O índice proposto pelo ReDem se baseia em cinco dimensões complementares que buscam captar, de maneira efetiva, as várias facetas do bom desempenho parlamentar.

  1. Expertise política
    Parlamentares lidam cotidianamente com tarefas complexas — elaborar leis, fiscalizar o Executivo e representar interesses socialmente muito diversos. Conhecimento dos procedimentos legislativos, tanto formais como informais, além do domínio das regras do jogo são condições básicas. Experiência prévia, atuação eficaz em comissões e familiaridade com a dinâmica congressual são, então, indicadores necessários.
  2. Representação descritiva
    A legitimidade de um Parlamento também depende de sua diversidade interna. Em sociedades desiguais como o Brasil, a sub-representação de grupos sociais historicamente marginalizados compromete a qualidade representativa. Assim, gênero, raça e origem social são dimensões relevantes para aferir o quanto o Legislativo e os legisladores espelham nossa sociedade.
  3. Representação substantiva
    Além de procurar refletir a diversidade da sociedade, parlamentares devem brigar pelos interesses de seus eleitores e buscar o bem comum. A capacidade de equilibrar demandas específicas com pautas de responsabilidade nacional é um sinal de qualidade. Atuação em temas de interesse público e proposições legislativas de relevância geral são, por exemplo, indicadores a serem considerados.
  4. Republicanismo
    O compromisso com o interesse público exige evitar o uso do mandato para fins privados. Nepotismo, patrimonialismo e corrupção violam esse princípio. Políticos de qualidade respeitam normas éticas e mantêm distância entre os mundos público e privado.
  5. Falar sincero
    Em tempos de desinformação, a disposição para não mentir deliberadamente é uma virtude política fundamental. O bom parlamentar rejeita a mentira deliberada e o uso estratégico da desinformação. Embora existam dilemas sobre comunicação e política, a recusa sistemática em manipular informações é critério essencial para fortalecer a confiança democrática.
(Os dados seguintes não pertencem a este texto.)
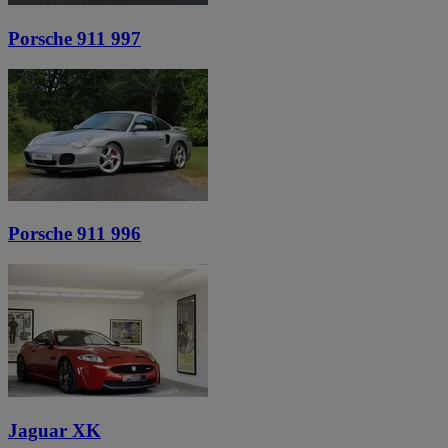
Porsche 911 997
Porsche 911 996
Jaguar XK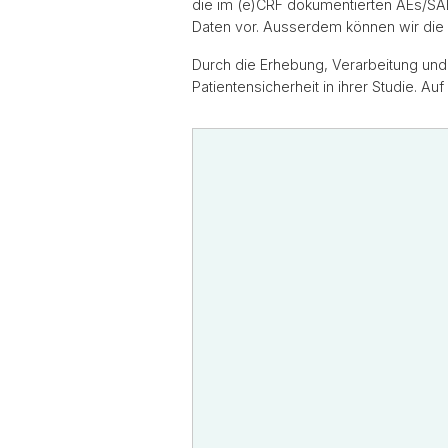
die im (e)CRF dokumentierten AEs/SAE
Daten vor. Ausserdem können wir die
Durch die Erhebung, Verarbeitung und 
Patientensicherheit in ihrer Studie.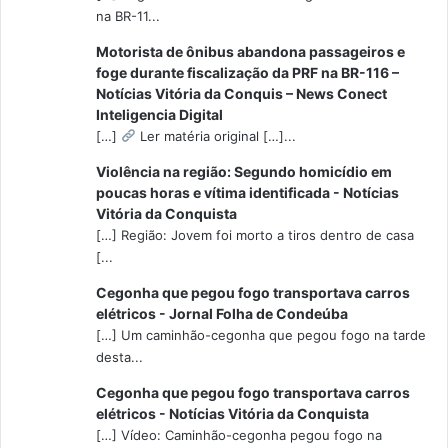
na BR-11...
Motorista de ônibus abandona passageiros e
foge durante fiscalização da PRF na BR-116 –
Notícias Vitória da Conquis – News Conect
Inteligencia Digital
[…]
Ler matéria original […]...
Violência na região: Segundo homicídio em
poucas horas e vítima identificada - Notícias
Vitória da Conquista
[…] Região: Jovem foi morto a tiros dentro de casa
[...
Cegonha que pegou fogo transportava carros
elétricos - Jornal Folha de Condeúba
[…] Um caminhão-cegonha que pegou fogo na tarde
desta...
Cegonha que pegou fogo transportava carros
elétricos - Notícias Vitória da Conquista
[…] Vídeo: Caminhão-cegonha pegou fogo na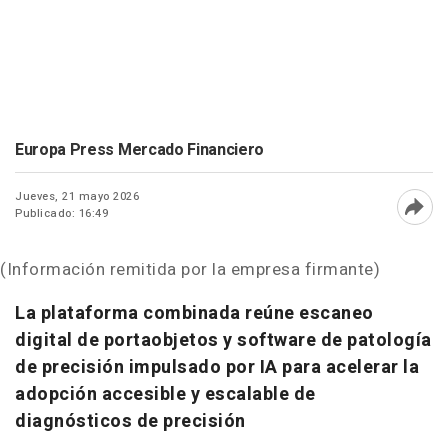
Europa Press Mercado Financiero
Jueves, 21 mayo 2026
Publicado: 16:49
Abri
(Información remitida por la empresa firmante)
La plataforma combinada reúne escaneo
digital de portaobjetos y software de patología
de precisión impulsado por IA para acelerar la
adopción accesible y escalable de
diagnósticos de precisión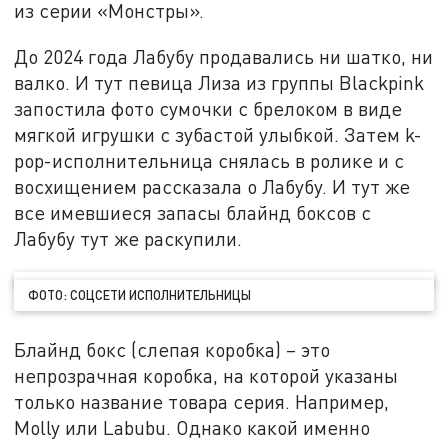
из серии «Монстры».
До 2024 года Лабубу продавались ни шатко, ни
валко. И тут певица Лиза из группы Blackpink
запостила фото сумочки с брелоком в виде
мягкой игрушки с зубастой улыбкой. Затем k-
pop-исполнительница снялась в ролике и с
восхищением рассказала о Лабубу. И тут же
все имевшиеся запасы блайнд боксов с
Лабубу тут же раскупили.
ФОТО: СОЦСЕТИ ИСПОЛНИТЕЛЬНИЦЫ
Блайнд бокс (слепая коробка) – это
непрозрачная коробка, на которой указаны
только название товара серия. Например,
Molly или Labubu. Однако какой именно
Por que medir a qualidade dos políticos importa?

O índice proposto por nós, e que busca reunir essas cinco dimensões, oferece múltiplos usos e vantagens.
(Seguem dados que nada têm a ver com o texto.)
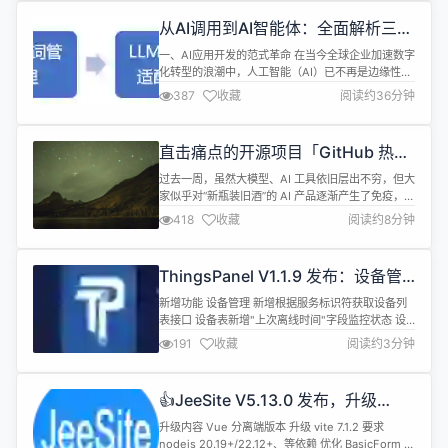
从AI调用到AI智能体：全面解析三种
AI应用的技术架构
一、AI应用开发的范式革命 在当今全球企业加速数字
化转型的浪潮中，人工智能（AI）已不再是边缘性的
技术点缀，而是深度嵌入业务流程、重塑价值创造方
387
收藏
阅读约36分钟
式的核心驱动力。我们正见证一场深刻的范式革命：
AI正从单一的功能性工具，演变为能够理解、协作乃
至自主决策的"数字员工"。 随着AI能力的不断演进，
直击痛点的开源项目「GitHub 热点
AI应用的开发模式也呈现出多样化和多层次的特点。
速览」
从最基础的API调用，...
过去一周，虽然大模型、AI 工具依旧层出不穷，但大
家似乎对“新瓶装旧酒”的 AI 产品逐渐产生了免疫，只
有真正解决开发痛点的开源项目才能脱颖而出。 本周
418
收藏
阅读约8分钟
值得关注的开源项目中，FastAPI-MCP 让传统 API
轻松接入 AI 工作流（MCP），Motia 则试图一站式
整合后端开发的碎片化问题。自托管 IaaS 平台
ThingsPanel V1.1.9 发布：设备管
Ubicloud，助力开发者拥有属于自...
理增强、多语言升级与关键修复
新增功能 设备管理 新增根据服务标识符获取设备列
表接口 设备表新增"上次离线时间"字段监控状态 设
备选择器新增搜索功能 设备详情页新增删除功能 设
191
收藏
阅读约3分钟
备配置新增自动注册开关和复制密码功能 新增批量查
询多设备遥测统计数据接口 数据与脚本 数据解析编
辑器升级为monaco-editor并添加工具栏 增强数据
👍JeeSite V5.13.0 发布，升级
转发脚本调试功能及错误处理 属性设置列表和命令日
Boot3.5，Cloud2025，AI1.0，
志新增用户名...
升级内容 Vue 分离端版本 升级 vite 7.1.2 要求
Vite7
nodejs 20.19+/22.12+、等依赖 优化 BasicForm 表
Primeiro, permite superar tanto a negligência das abordagens institucionais quanto as simplificações comuns no debate público. Em vez de rótulos genéricos, fornece parâmetros objetivos e transparentes para avaliar a qualidade dos parlamentares.

Segundo, possibilita a realização de análises comparativas. É possível comparar legislaturas ao longo do tempo, medir diferenças entre países ou observar padrões em distintos grupos de parlamentares. Isso abre caminho para pesquisas empíricas que conectem o perfil dos representantes à qualidade da governança e à satisfação dos cidadãos.
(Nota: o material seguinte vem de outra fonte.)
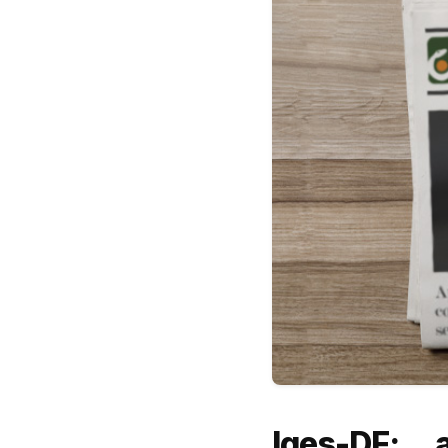
Iges-DF: 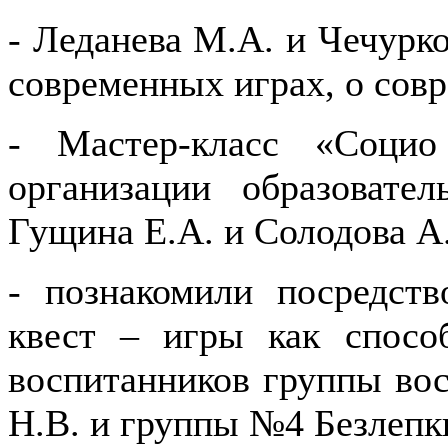
- Леданева М.А. и Чечурк
современных играх, о сов
- Мастер-класс «Соци
организации образовате
Гущина Е.А. и Солодова А
- познакомили посредст
квест – игры как спосо
воспитанников группы во
Н.В. и группы №4 Безлепк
Terceiro, o índice pode subsidiar o debate público e orientar reformas institucionais. Discutir alterações nas regras eleitorais, por exemplo, exige clareza sobre qual perfil de parlamentar se deseja promover.

Por fim, nosso índice oferece um instrumento para que a sociedade civil, a imprensa e os próprios eleitores acompanhem e avaliem a atuação dos representantes. Embora não substitua o julgamento político, ajuda a qualificar a discussão pública sobre quem deve nos representar.

O desafio da aplicação

A proposta do ReDem ainda precisa ser plenamente operacionalizada. Definir indicadores objetivos e coletar dados confiáveis para cada dimensão são os próximos passos do nosso projeto. Também será necessário enfrentar dilemas metodológicos. Como avaliar, por exemplo, a sinceridade sem cair em avaliações puramente subjetivas? Como ponderar as cinco dimensões em termos de importância sem hierarquizá-las de maneira arbitrária?

Mesmo com esses desafios e muitos outros, a nossa iniciativa marca um avanço importante na Ciência Política. Em tempos de crise de representação e desconfiança nas instituições, qualificar o debate sobre a atuação política é tarefa urgente. Afinal, avaliar a democracia exige não apenas olhar para as regras do jogo, mas também para quem está em campo e como joga com elas.